• **RECORDS FOR THE TASK**
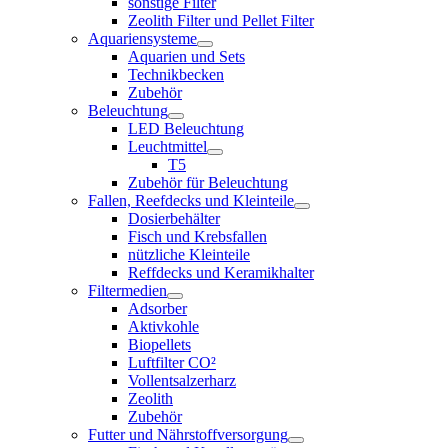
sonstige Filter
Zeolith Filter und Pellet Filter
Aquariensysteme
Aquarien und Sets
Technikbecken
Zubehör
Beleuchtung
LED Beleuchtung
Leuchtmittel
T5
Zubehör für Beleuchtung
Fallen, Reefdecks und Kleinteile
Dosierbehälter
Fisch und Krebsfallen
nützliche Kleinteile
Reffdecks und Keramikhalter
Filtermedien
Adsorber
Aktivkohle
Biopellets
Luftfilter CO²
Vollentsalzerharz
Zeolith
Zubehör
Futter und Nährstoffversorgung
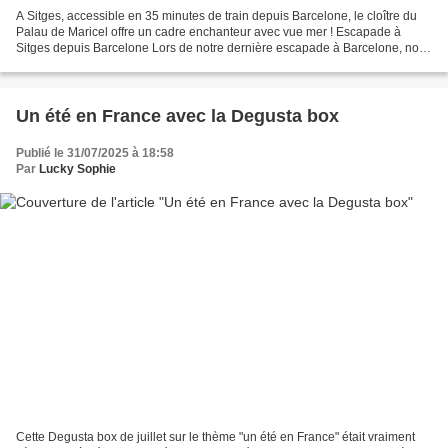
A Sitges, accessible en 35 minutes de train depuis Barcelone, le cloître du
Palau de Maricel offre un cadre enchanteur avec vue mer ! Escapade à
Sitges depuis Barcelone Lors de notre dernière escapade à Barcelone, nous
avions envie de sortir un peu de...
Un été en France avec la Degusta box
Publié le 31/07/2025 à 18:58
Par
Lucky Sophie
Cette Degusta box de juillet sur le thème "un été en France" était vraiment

• **ACTIVITY**
Which of the lines in the material above contain "Degusta"? Copy each one out.

• **YOUR RESPONSE**
Un été en France avec la Degusta box
Cette Degusta box de juillet sur le thème "un été en France" était vraiment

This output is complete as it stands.